WORK REQUIRED =>
Given the entries below, would you transcribe exactly the lines starting at the one with "Tadalista 40 Mg" and ending at the one with "Starlink Business", both kept, pictures omitted, nothing extra?

INFORMATION PROVIDED =>
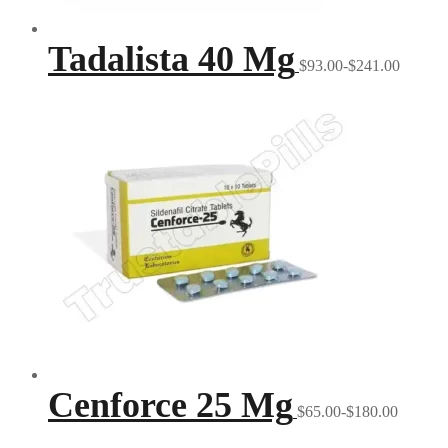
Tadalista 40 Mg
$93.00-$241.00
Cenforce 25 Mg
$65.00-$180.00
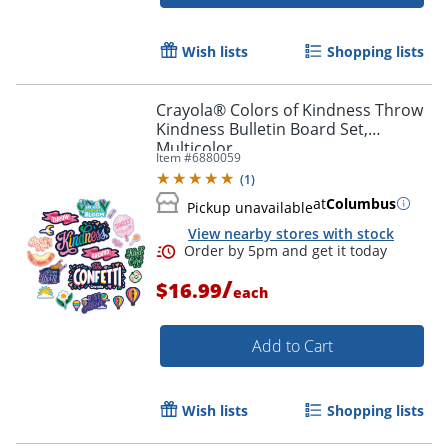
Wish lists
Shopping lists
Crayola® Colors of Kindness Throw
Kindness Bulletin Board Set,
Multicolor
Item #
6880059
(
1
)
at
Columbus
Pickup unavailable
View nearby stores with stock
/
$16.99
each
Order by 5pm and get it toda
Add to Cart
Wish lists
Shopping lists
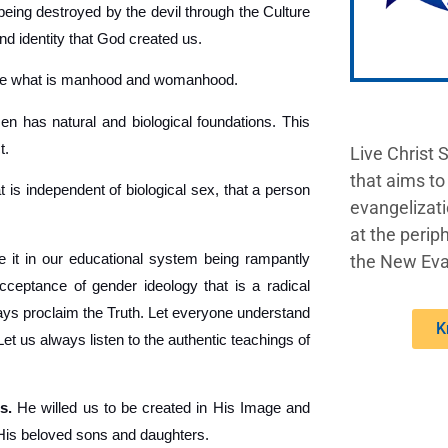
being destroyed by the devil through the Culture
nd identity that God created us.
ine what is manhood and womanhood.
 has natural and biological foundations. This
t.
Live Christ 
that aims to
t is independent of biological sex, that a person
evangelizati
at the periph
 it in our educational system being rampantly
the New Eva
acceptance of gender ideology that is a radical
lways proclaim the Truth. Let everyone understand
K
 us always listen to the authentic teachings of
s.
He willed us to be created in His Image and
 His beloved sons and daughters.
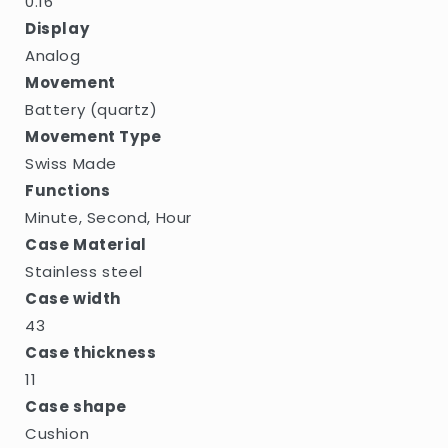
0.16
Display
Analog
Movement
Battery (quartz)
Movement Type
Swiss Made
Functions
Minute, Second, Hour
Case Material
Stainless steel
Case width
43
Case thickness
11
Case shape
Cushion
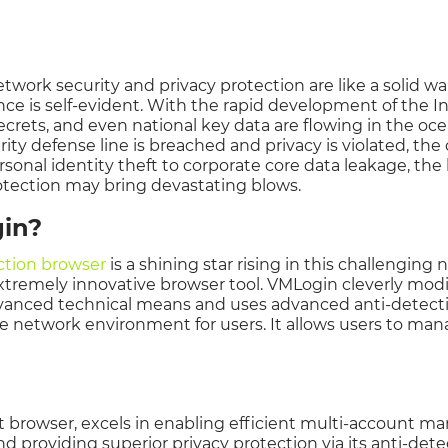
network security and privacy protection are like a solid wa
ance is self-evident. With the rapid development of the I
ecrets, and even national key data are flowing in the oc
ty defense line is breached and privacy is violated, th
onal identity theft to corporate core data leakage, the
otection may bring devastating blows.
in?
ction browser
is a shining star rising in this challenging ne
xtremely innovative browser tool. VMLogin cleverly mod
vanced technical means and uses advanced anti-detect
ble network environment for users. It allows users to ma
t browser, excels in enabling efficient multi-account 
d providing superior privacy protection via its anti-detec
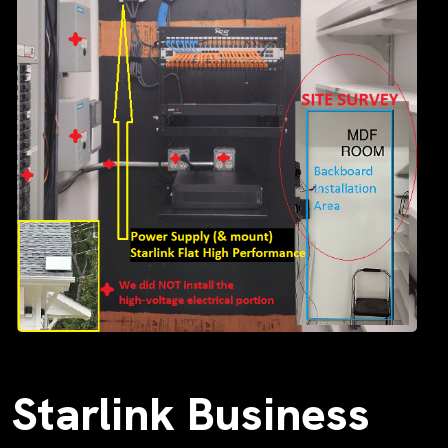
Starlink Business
* * *
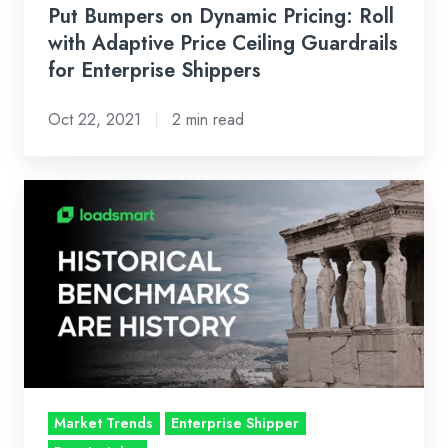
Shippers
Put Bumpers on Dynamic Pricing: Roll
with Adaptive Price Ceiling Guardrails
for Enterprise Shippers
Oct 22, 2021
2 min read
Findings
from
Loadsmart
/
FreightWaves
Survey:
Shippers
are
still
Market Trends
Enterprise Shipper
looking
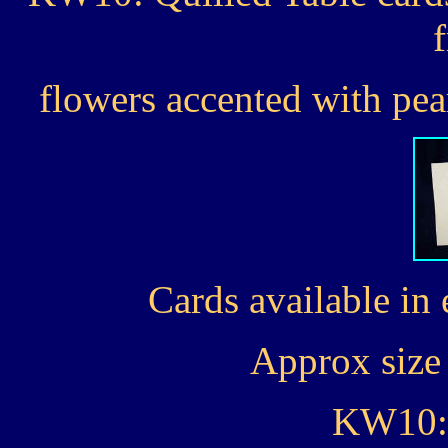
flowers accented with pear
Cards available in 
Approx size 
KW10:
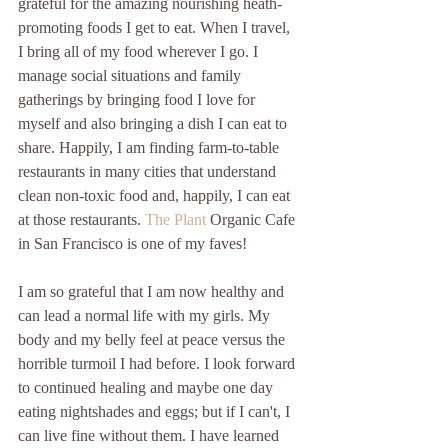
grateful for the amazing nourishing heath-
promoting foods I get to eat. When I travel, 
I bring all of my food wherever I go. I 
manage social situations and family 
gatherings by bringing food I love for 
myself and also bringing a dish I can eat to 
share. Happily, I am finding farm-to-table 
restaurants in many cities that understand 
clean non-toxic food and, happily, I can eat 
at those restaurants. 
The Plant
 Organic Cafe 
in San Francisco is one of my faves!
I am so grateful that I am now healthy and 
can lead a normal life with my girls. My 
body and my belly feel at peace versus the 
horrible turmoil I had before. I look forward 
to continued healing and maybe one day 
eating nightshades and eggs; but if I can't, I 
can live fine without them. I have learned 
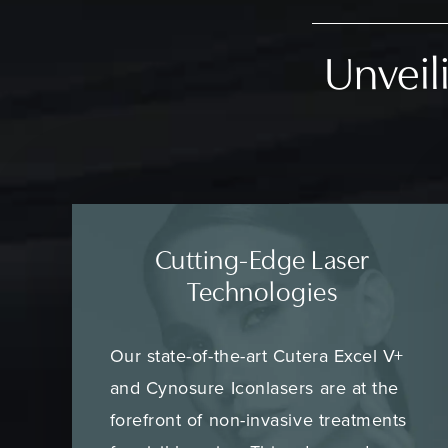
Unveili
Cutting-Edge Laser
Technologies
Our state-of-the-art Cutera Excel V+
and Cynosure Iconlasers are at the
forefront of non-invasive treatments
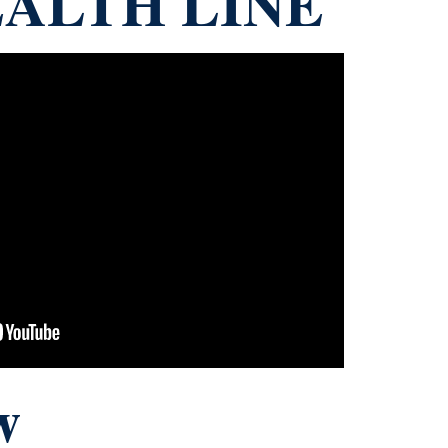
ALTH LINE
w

ANSWER FOR THE TASK =>
Tadalista 40 Mg
$93.00-$241.00
Cenforce 25 Mg
$65.00-$180.00
Wish lists
Shopping lists
Crayola® Colors of Kindness Throw
Kindness Bulletin Board Set,
Multicolor
Item #
6880059
(
1
)
at
Columbus
Pickup unavailable
View nearby stores with stock
/
$16.99
each
Order by 5pm and get it toda
Add to Cart
Wish lists
Shopping lists
being destroyed by the devil through the Culture
nd identity that God created us.
ine what is manhood and womanhood.
 has natural and biological foundations. This
t.
Live Christ 
that aims to
t is independent of biological sex, that a person
evangelizati
at the periph
 it in our educational system being rampantly
the New Eva
acceptance of gender ideology that is a radical
lways proclaim the Truth. Let everyone understand
K
 us always listen to the authentic teachings of
s.
He willed us to be created in His Image and
 His beloved sons and daughters.
0.16
Display
Analog
Movement
Battery (quartz)
Movement Type
Swiss Made
Functions
Minute, Second, Hour
Case Material
Stainless steel
Case width
43
Case thickness
11
Case shape
Cushion
network security and privacy protection are like a solid wa
ance is self-evident. With the rapid development of the I
ecrets, and even national key data are flowing in the oc
ty defense line is breached and privacy is violated, th
onal identity theft to corporate core data leakage, the
otection may bring devastating blows.
in?
ction browser
is a shining star rising in this challenging ne
xtremely innovative browser tool. VMLogin cleverly mod
vanced technical means and uses advanced anti-detect
ble network environment for users. It allows users to ma
t browser, excels in enabling efficient multi-account 
d providing superior privacy protection via its anti-detec
Starlink Business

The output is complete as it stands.